But tonight, as I write this, the Mediterranean basin is in turmoil, with governments toppling from Tunisia to Egypt. Crete is just a stone's throw across the Libyan sea. In fact we are closer to Libya here than mainland Europe. Perspective is important. My friends back in Canada are bitching about yet another winter storm; my friends here in Greece are bitching about the economic measure designed to pull them out of the shitter. But tonight.... tonight I shared a taverna table with 8 bewildered Chinese engineers who had just escaped from Libya. The Greeks sent over their big friendly ferry boats to bring them to Crete. 4,500 Chinese nationals landed in Heraklion yesterday. The young people I was sitting with were still reeling from their experiences and waiting for their countrymen to send planes to bring them home. Suddenly the fact that I had to endure a few days of rain when I got here, or my Greek friends had to endure skyrocketing petrol prices seemed pretty insignificant. Tonight it was my job to listen to their stories and act as a buffer between Chinese needs and Greek custom.

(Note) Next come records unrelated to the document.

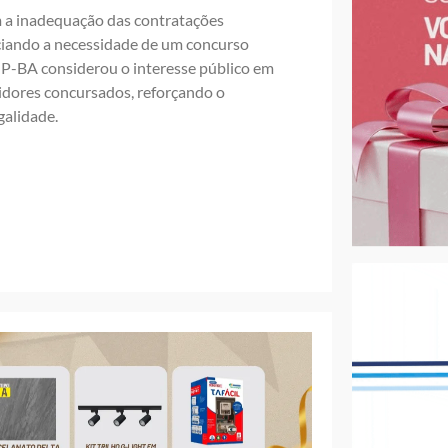
m a inadequação das contratações
nciando a necessidade de um concurso
MP-BA considerou o interesse público em
vidores concursados, reforçando o
galidade.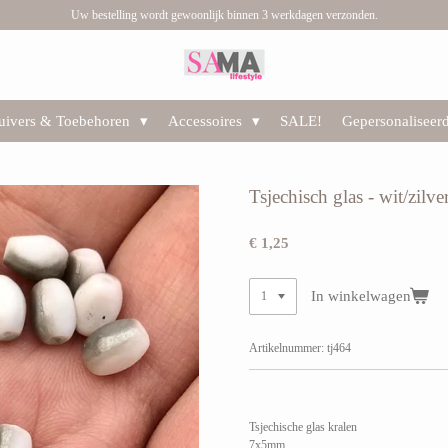
Uw bestelling wordt gewoonlijk binnen 3 werkdagen verzonden.
huivers & Toebehoren
Accessoires
SALE!
Gepersonaliseer
Tsjechisch glas - wit/zilv
€ 1,25
In winkelwagen
Artikelnummer:
tj464
Tsjechische glas kralen
7x5mm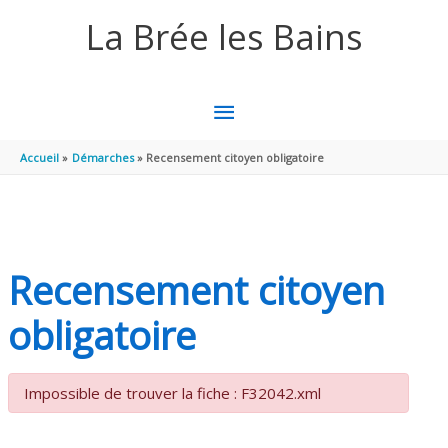
Aller au contenu
Aller au pied de page
La Brée les Bains
MENU
PRINCIPAL
Accueil
Démarches
Recensement citoyen obligatoire
Recensement citoyen
obligatoire
Impossible de trouver la fiche : F32042.xml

Perspective is important to keep - well, in perspective. Tonight these young Chinese engineers weren't fighting for democracy in their homeland - they were escaping a war zone. They weren't poorly paid migrant field workers, rather they were educated professionals working in high level jobs away from home. But, once they get safely home, I wonder what questions they will chew over after their experience of seeing simple peasants fighting for democracy with little more than hunting rifles and kitchen knives.